AURAL FLAT WARTS (AURAL PLAQUES):
Skin warts found on the ears of horses greater than a year of age; caused by a papillomavirus.
AUSCULT, AUSCULTATE:
To listen to the inner sounds of the chest or abdomen with the aid of a stethoscope.
AUTOANALYZERS:
Automated equipment for performing serum chemistry panels.
AUTOANTIBODY:
An antibody directed against "self," i.e., against the body.
AUTOIMMUNE RESPONSE:
An inappropriate immune response, directed against the body's own tissues.
AUTONOMIC NERVOUS SYSTEM:
That part of the nervous system involved in the regulation of the heartbeat, glandular secretions, and smooth muscle contraction and relaxation, and generally not subject to conscious control.
AUTONOMOUSLY:
Uncontrollably.
AUTOSOMAL:
Referring to any of the chromosomes excluding the sex chromosomes.
AVERSION CONDITIONING:
Learned avoidance of unpleasant situations, such as an encounter with an electric fence.
AVIDIN:
A constituent protein of egg whites that can impair absorption of the vitamin biotin.
AVULSION:
A pulling or tearing away.
AXIAL SKELETON:
That portion of the skeleton composed of the skull, vertebrae, ribs, and sternum (breastbone).

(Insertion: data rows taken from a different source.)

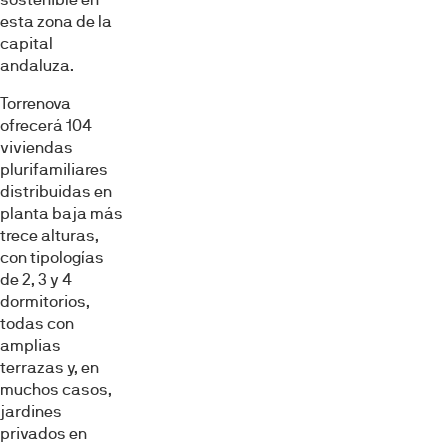
esta zona de la
capital
andaluza.
Torrenova
ofrecerá 104
viviendas
plurifamiliares
distribuidas en
planta baja más
trece alturas,
con tipologías
de 2, 3 y 4
dormitorios,
todas con
amplias
terrazas y, en
muchos casos,
jardines
privados en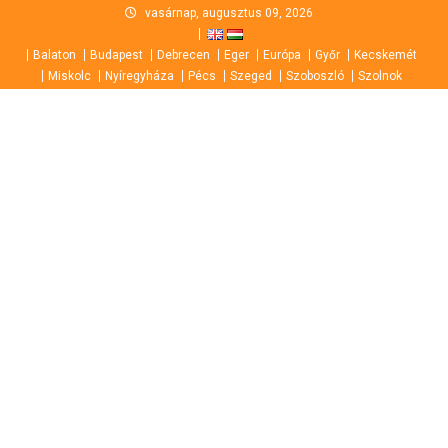
Skip
vasárnap, augusztus 09, 2026
to
Balaton
Budapest
Debrecen
Eger
Európa
Győr
Kecskemét
content
Miskolc
Nyíregyháza
Pécs
Szeged
Szoboszló
Szolnok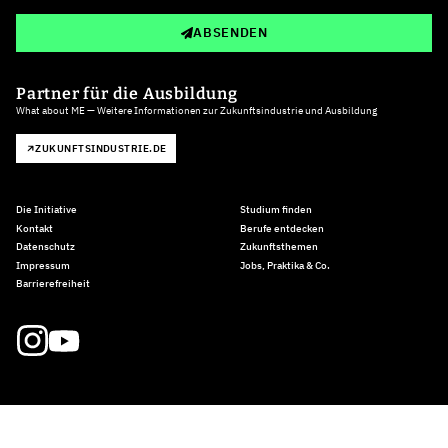
ABSENDEN
Partner für die Ausbildung
What about ME — Weitere Informationen zur Zukunftsindustrie und Ausbildung
ZUKUNFTSINDUSTRIE.DE
Die Initiative
Studium finden
Kontakt
Berufe entdecken
Datenschutz
Zukunftsthemen
Impressum
Jobs, Praktika & Co.
Barrierefreiheit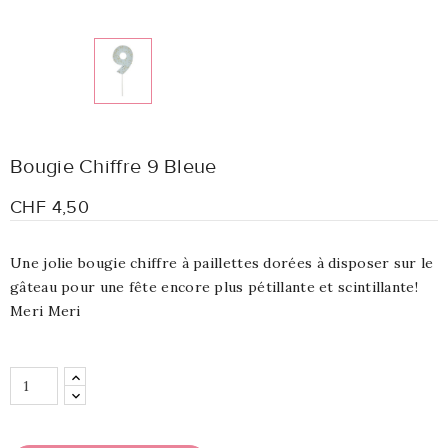
Bougie Chiffre 9 Bleue
CHF 4,50
Une jolie bougie chiffre à paillettes dorées à disposer sur le
gâteau pour une fête encore plus pétillante et scintillante!
Meri Meri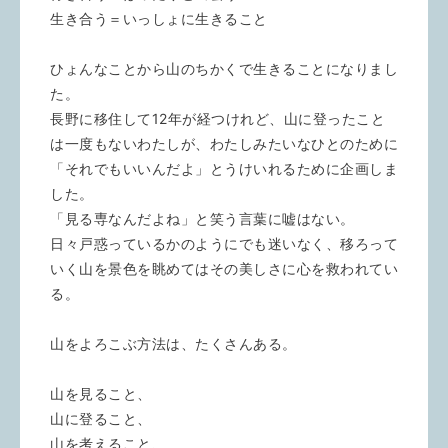
生き合う＝いっしょに生きること
ひょんなことから山のちかくで生きることになりまし
た。
長野に移住して12年が経つけれど、山に登ったこと
は一度もないわたしが、わたしみたいなひとのために
「それでもいいんだよ」とうけいれるために企画しま
した。
「見る専なんだよね」と笑う言葉に嘘はない。
日々戸惑っているかのようにでも迷いなく、移ろって
いく山を景色を眺めてはその美しさに心を救われてい
る。
山をよろこぶ方法は、たくさんある。
山を見ること、
山に登ること、
山を考えること、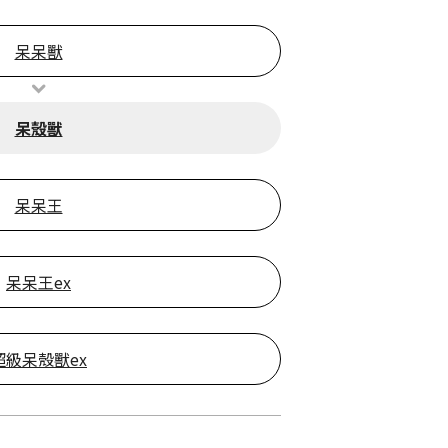
呆呆獸
呆殼獸
呆呆王
呆呆王ex
超級呆殼獸ex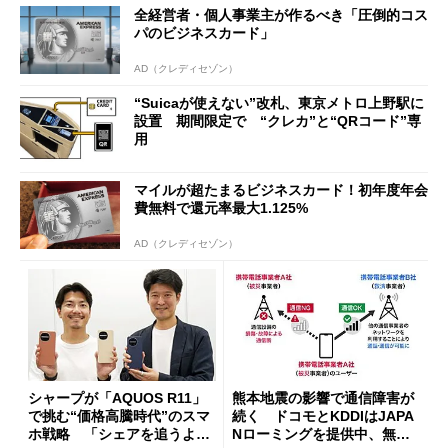
全経営者・個人事業主が作るべき「圧倒的コス
開催
パのビジネスカード」
AD（クレディセゾン）
“Suicaが使えない”改札、東京メトロ上野駅に
設置 期間限定で “クレカ”と“QRコード”専
用
マイルが超たまるビジネスカード！初年度年会
費無料で還元率最大1.125%
AD（クレディセゾン）
シャープが「AQUOS R11」
熊本地震の影響で通信障害が
で挑む“価格高騰時代”のスマ
続く ドコモとKDDIはJAPA
ホ戦略 「シェアを追うより
Nローミングを提供中、無料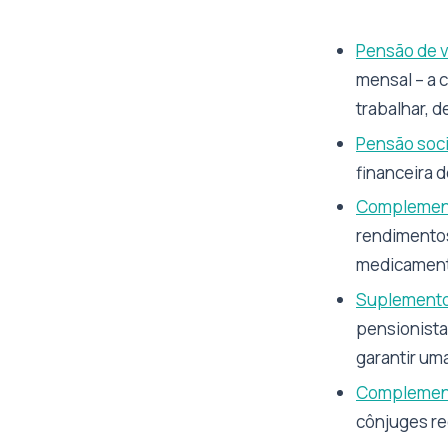
Pensão de v
mensal – a 
trabalhar, 
Pensão soci
financeira 
Complemento
rendimentos
medicamento
Suplemento 
pensionista
garantir um
Complement
cônjuges re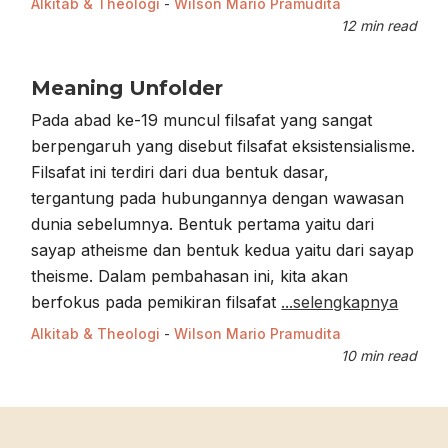
Alkitab & Theologi
-
Wilson Mario Pramudita
12 min read
Meaning Unfolder
Pada abad ke-19 muncul filsafat yang sangat
berpengaruh yang disebut filsafat eksistensialisme.
Filsafat ini terdiri dari dua bentuk dasar,
tergantung pada hubungannya dengan wawasan
dunia sebelumnya. Bentuk pertama yaitu dari
sayap atheisme dan bentuk kedua yaitu dari sayap
theisme. Dalam pembahasan ini, kita akan
berfokus pada pemikiran filsafat
...selengkapnya
Alkitab & Theologi
-
Wilson Mario Pramudita
10 min read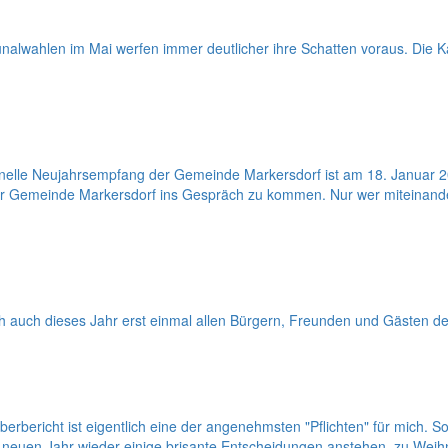
lwahlen im Mai werfen immer deutlicher ihre Schatten voraus. Die Ka
onelle Neujahrsempfang der Gemeinde Markersdorf ist am 18. Januar 
er Gemeinde Markersdorf ins Gespräch zu kommen. Nur wer miteinander
ich auch dieses Jahr erst einmal allen Bürgern, Freunden und Gästen 
bericht ist eigentlich eine der angenehmsten "Pflichten" für mich. S
uen Jahr wieder einige brisante Entscheidungen anstehen, zu Weihna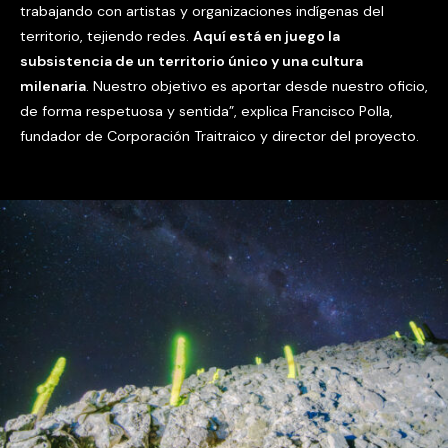
trabajando con artistas y organizaciones indígenas del
territorio, tejiendo redes.
Aquí está en juego la
subsistencia de un territorio único y una cultura
milenaria
. Nuestro objetivo es aportar desde nuestro oficio,
de forma respetuosa y sentida”, explica Francisco Polla,
fundador de Corporación Traitraico y director del proyecto.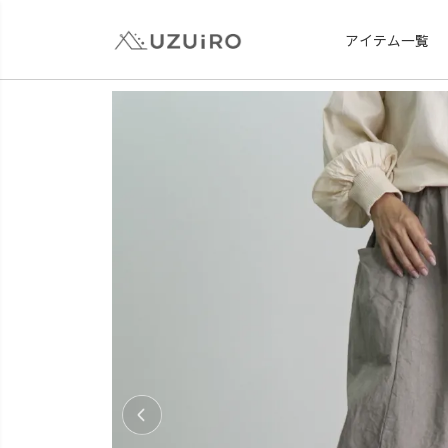
アイテム一覧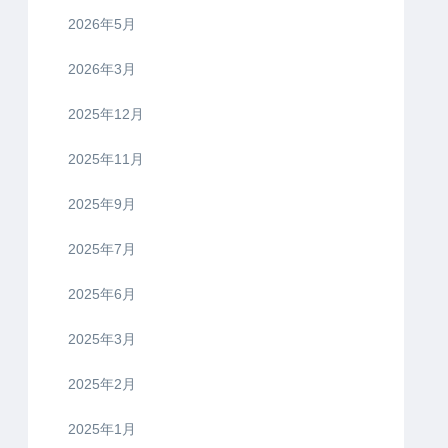
2026年5月
2026年3月
2025年12月
2025年11月
2025年9月
2025年7月
2025年6月
2025年3月
2025年2月
2025年1月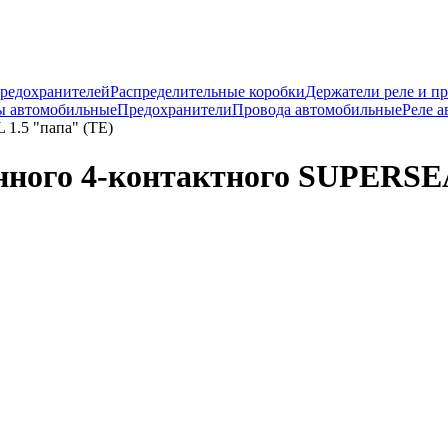
предохранителей
Распределительные коробки
Держатели реле и п
ы автомобильные
Предохранители
Провода автомобильные
Реле 
1.5 "папа" (TE)
ного 4-контактного SUPERSEA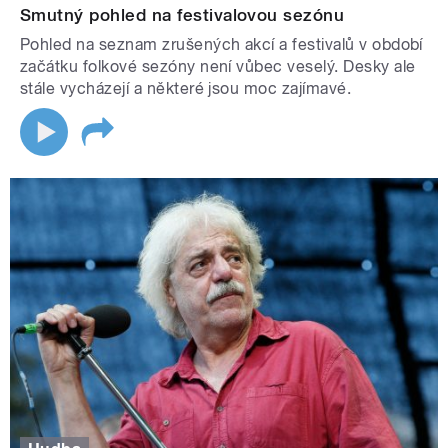
Smutný pohled na festivalovou sezónu
Pohled na seznam zrušených akcí a festivalů v období
začátku folkové sezóny není vůbec veselý. Desky ale
stále vycházejí a některé jsou moc zajímavé.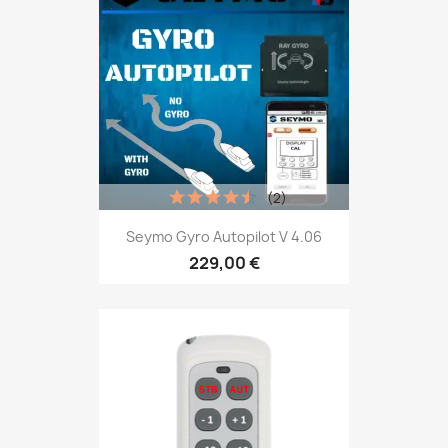
(2)
Seymo Gyro Autopilot V 4.06
229,00 €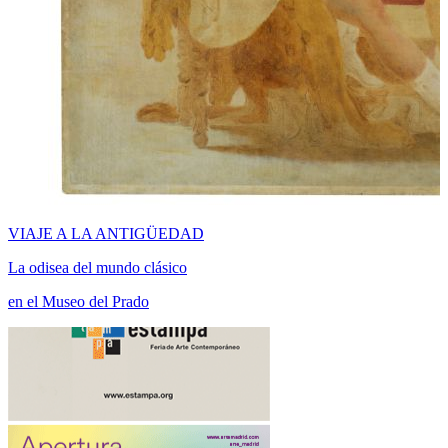
VIAJE A LA ANTIGÜEDAD
La odisea del mundo clásico
en el Museo del Prado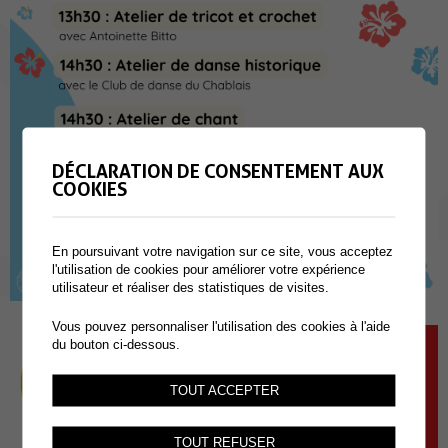
DÉCLARATION DE CONSENTEMENT AUX
COOKIES
En poursuivant votre navigation sur ce site, vous acceptez
l'utilisation de cookies pour améliorer votre expérience
utilisateur et réaliser des statistiques de visites.
Vous pouvez personnaliser l'utilisation des cookies à l'aide
du bouton ci-dessous.
TOUT ACCEPTER
TOUT REFUSER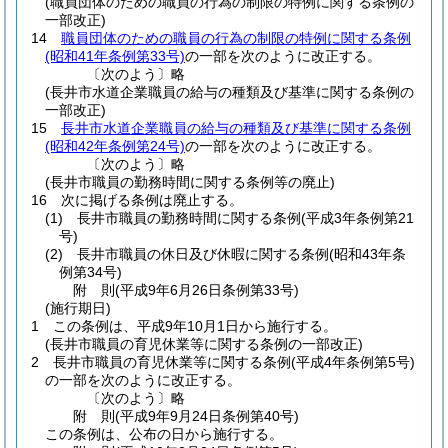
(職員団体のための職員の行為の制限の特例に関する条例の
一部改正)
14
職員団体のための職員の行為の制限の特例に関する条例
(昭和41年条例第33号)
の一部を次のように改正する。
〔次のよう〕略
(長井市水道企業職員の給与の種類及び基準に関する条例の
一部改正)
15
長井市水道企業職員の給与の種類及び基準に関する条例
(昭和42年条例第24号)
の一部を次のように改正する。
〔次のよう〕略
(長井市職員の勤務時間に関する条例等の廃止)
16
次に掲げる条例は廃止する。
(1)
長井市職員の勤務時間に関する条例
(平成3年条例第21
号)
(2)
長井市職員の休日及び休暇に関する条例
(昭和43年条
例第34号)
附
則
(平成9年6月26日
条例第33号)
(施行期日)
1
この条例は、平成9年10月1日から施行する。
(長井市職員の育児休業等に関する条例の一部改正)
2
長井市職員の育児休業等に関する条例
(平成4年条例第5号)
の一部を次のように改正する。
〔次のよう〕略
附
則
(平成9年9月24日
条例第40号)
この条例は、公布の日から施行する。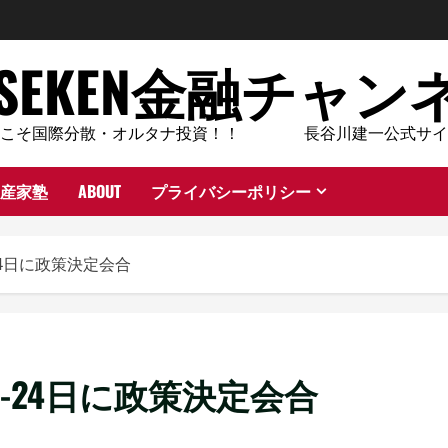
ASEKEN金融チャン
今こそ国際分散・オルタナ投資！！ 長谷川建一公式サイ
産家塾
ABOUT
プライバシーポリシー
24日に政策決定会合
日-24日に政策決定会合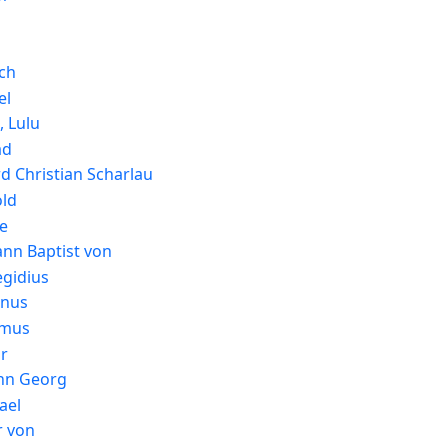
ich
el
, Lulu
ad
rd Christian Scharlau
old
ie
hann Baptist von
egidius
gnus
smus
r
ann Georg
ael
r von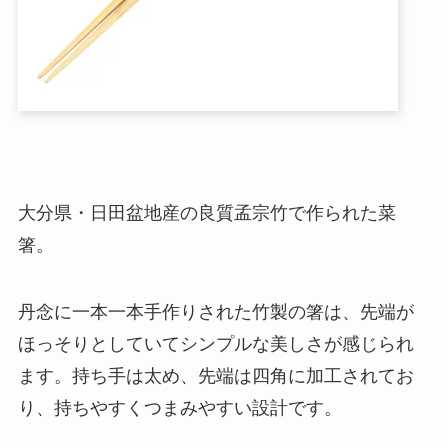
大分県・日田盆地産の良質孟宗竹で作られた菜
箸。
丹念に一本一本手作りされた竹製の箸は、先端が
ほっそりとしていてシンプルな美しさが感じられ
ます。持ち手は太め、先端は四角に加工されてお
り、持ちやすくつまみやすい設計です。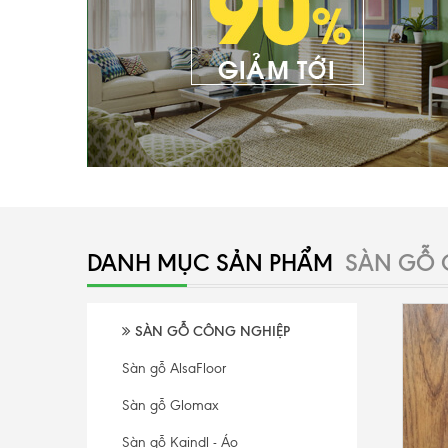
DANH MỤC SẢN PHẨM
SÀN GỖ 
SÀN GỖ CÔNG NGHIỆP
Sàn gỗ AlsaFloor
Sàn gỗ Glomax
Sàn gỗ Kaindl - Áo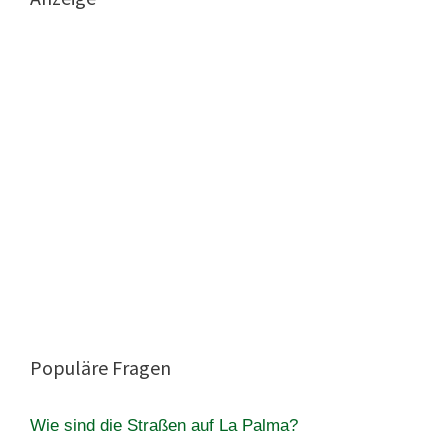
Populäre Fragen
Wie sind die Straßen auf La Palma?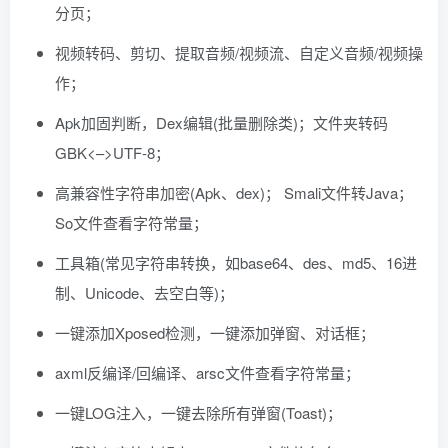
分页；
视频转码、剪切、提取音频/视频流、自定义音频/视频操
作；
Apk加固判断，Dex编辑(批量删除类)；文件夹转码
GBK<–>UTF-8；
高兼容性字符串加密(Apk、dex)； Smali文件转Java；
So文件查看字符常量；
工具箱(常见字符串转换，如base64、des、md5、16进
制、Unicode、去空白等)；
一键添加Xposed检测，一键添加弹窗、对话框；
axml反编译/回编译、arsc文件查看字符常量；
一键LOG注入，一键去除所有弹窗(Toast)；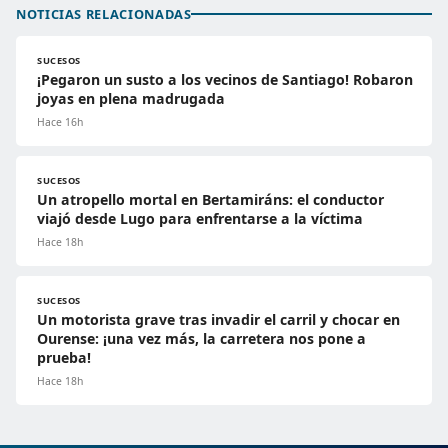
NOTICIAS RELACIONADAS
SUCESOS
¡Pegaron un susto a los vecinos de Santiago! Robaron
joyas en plena madrugada
Hace 16h
SUCESOS
Un atropello mortal en Bertamiráns: el conductor
viajó desde Lugo para enfrentarse a la víctima
Hace 18h
SUCESOS
Un motorista grave tras invadir el carril y chocar en
Ourense: ¡una vez más, la carretera nos pone a
prueba!
Hace 18h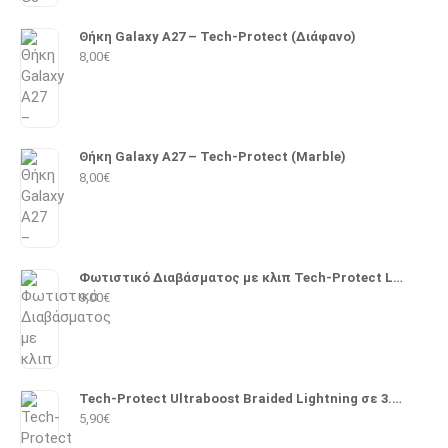
Θήκη Galaxy A27 – Tech-Protect (Διάφανο)
8,00
€
Θήκη Galaxy A27 – Tech-Protect (Marble)
8,00
€
Φωτιστικό Διαβάσματος με κλιπ Tech-Protect LL100
9,00
€
Tech-Protect Ultraboost Braided Lightning σε 3.5mm 1m (Μαύρο)
5,90
€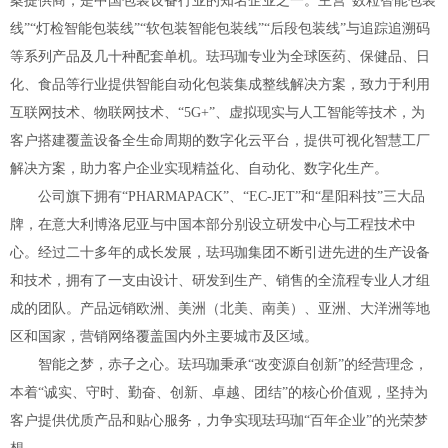
案提供商，是中国包装设备行业的知名企业之一。主营“数粒智能包装
线”“灯检智能包装线”“软包装智能包装线”“后段包装线”与追踪追溯码
等系列产品及几十种配套单机。珐玛珈专业为全球医药、保健品、日
化、食品等行业提供智能自动化包装集成整线解决方案，致力于利用
互联网技术、物联网技术、“5G+”、虚拟现实与人工智能等技术，为
客户搭建覆盖设备全生命周期的数字化云平台，提供可视化智慧工厂
解决方案，助力客户企业实现精益化、自动化、数字化生产。
公司旗下拥有“PHARMAPACK”、“EC-JET”和“星阳科技”三大品
牌，在意大利博洛尼亚与中国本部分别设立研发中心与工程技术中
心。经过二十多年的成长发展，珐玛珈集团不断引进先进的生产设备
和技术，拥有了一支由设计、研发到生产、销售的全流程专业人才组
成的团队。产品远销欧洲、美洲（北美、南美）、亚洲、大洋洲等地
区和国家，营销网络覆盖国内外主要城市及区域。
智能之梦，赤子之心。珐玛珈秉承“改变源自创新”的经营理念，
本着“诚实、守时、勤奋、创新、卓越、团结”的核心价值观，坚持为
客户提供优质产品和贴心服务，力争实现珐玛珈“百年企业”的光荣梦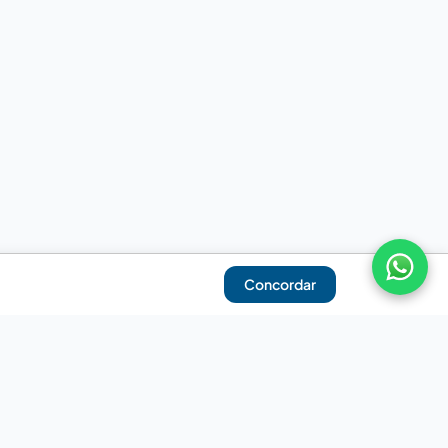
Concordar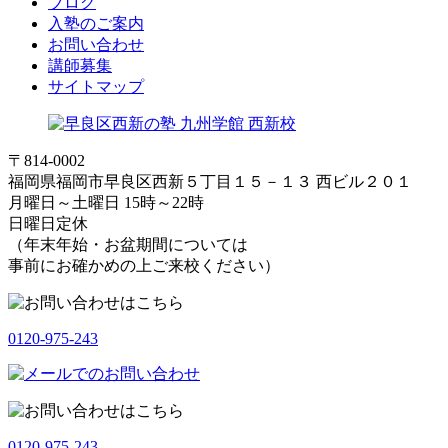
ブログ
入塾のご案内
お問い合わせ
講師募集
サイトマップ
〒814-0002
福岡県福岡市早良区西新５丁目１５－１３ 西ビル２０１
月曜日～土曜日 15時～22時
日曜日定休
（年末年始・お盆期間については
事前にお確かめの上ご来校ください）
0120-975-243
0120-975-243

AXILLARY NODULAR NECROSIS:
Uncommon, sporadic skin disease characterized by the development of nodules in the axillary region ("armpit").
AXON:
The fingerlike extension of a nerve cell, along which the nerve impulse travels.
AXON TERMINALS:
Branchings of a nerve axon within muscle, forming neuromuscular junctions with the myofibers supplied by the nerve.
AZOTEMIA:
An elevation of blood urea nitrogen (BUN) and creatinine levels in the bloodstream.